(Data to use)

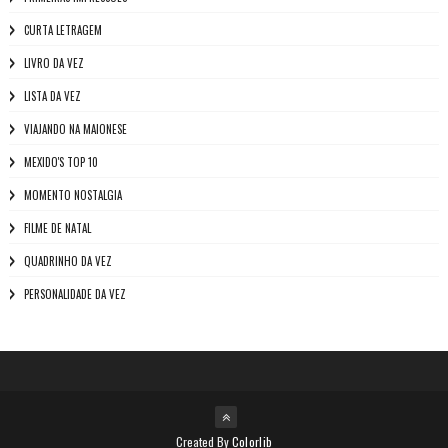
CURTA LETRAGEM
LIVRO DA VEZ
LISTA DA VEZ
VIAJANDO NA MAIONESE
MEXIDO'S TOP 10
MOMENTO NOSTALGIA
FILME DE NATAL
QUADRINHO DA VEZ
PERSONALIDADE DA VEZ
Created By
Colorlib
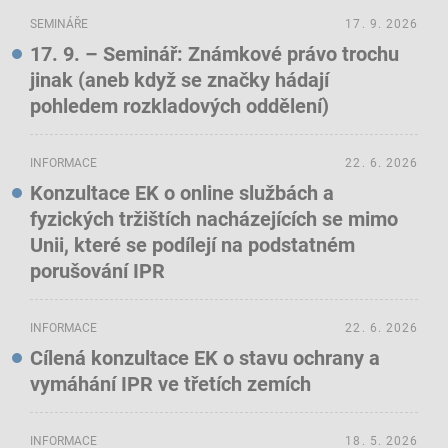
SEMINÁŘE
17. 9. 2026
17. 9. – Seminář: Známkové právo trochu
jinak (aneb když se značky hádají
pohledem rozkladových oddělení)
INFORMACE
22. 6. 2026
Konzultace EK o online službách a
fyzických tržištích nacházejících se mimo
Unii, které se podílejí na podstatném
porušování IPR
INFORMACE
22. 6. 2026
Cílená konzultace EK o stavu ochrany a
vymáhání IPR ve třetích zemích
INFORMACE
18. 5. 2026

(End Data to use)
(Data to use)

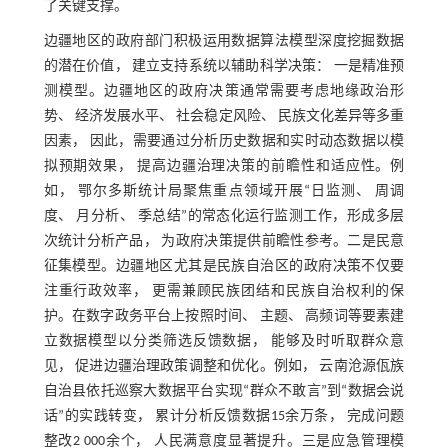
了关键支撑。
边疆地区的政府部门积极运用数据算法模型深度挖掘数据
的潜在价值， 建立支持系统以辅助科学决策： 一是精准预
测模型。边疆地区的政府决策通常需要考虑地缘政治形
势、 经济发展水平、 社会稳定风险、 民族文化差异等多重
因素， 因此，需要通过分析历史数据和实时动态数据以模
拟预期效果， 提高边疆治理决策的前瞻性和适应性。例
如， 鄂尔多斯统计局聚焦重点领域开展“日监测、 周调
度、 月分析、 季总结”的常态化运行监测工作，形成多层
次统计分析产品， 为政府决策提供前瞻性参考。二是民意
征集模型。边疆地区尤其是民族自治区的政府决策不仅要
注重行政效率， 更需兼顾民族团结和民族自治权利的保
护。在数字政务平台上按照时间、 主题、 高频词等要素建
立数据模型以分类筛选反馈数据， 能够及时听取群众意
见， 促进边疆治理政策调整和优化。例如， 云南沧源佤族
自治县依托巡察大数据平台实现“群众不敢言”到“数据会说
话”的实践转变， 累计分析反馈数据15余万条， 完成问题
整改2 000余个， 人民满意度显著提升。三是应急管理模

(End Data to use)

Here the job is to copy the stretch of records from the line containing "VIAJANDO NA MAIONESE" through the line containing "18. 5. 2026", word for word. Leave every picture out.

### [Answer for the task]
VIAJANDO NA MAIONESE
MEXIDO'S TOP 10
MOMENTO NOSTALGIA
FILME DE NATAL
QUADRINHO DA VEZ
PERSONALIDADE DA VEZ
Created By
Colorlib
SEMINÁŘE
17. 9. 2026
17. 9. – Seminář: Známkové právo trochu
jinak (aneb když se značky hádají
pohledem rozkladových oddělení)
INFORMACE
22. 6. 2026
Konzultace EK o online službách a
fyzických tržištích nacházejících se mimo
Unii, které se podílejí na podstatném
porušování IPR
INFORMACE
22. 6. 2026
Cílená konzultace EK o stavu ochrany a
vymáhání IPR ve třetích zemích
INFORMACE
18. 5. 2026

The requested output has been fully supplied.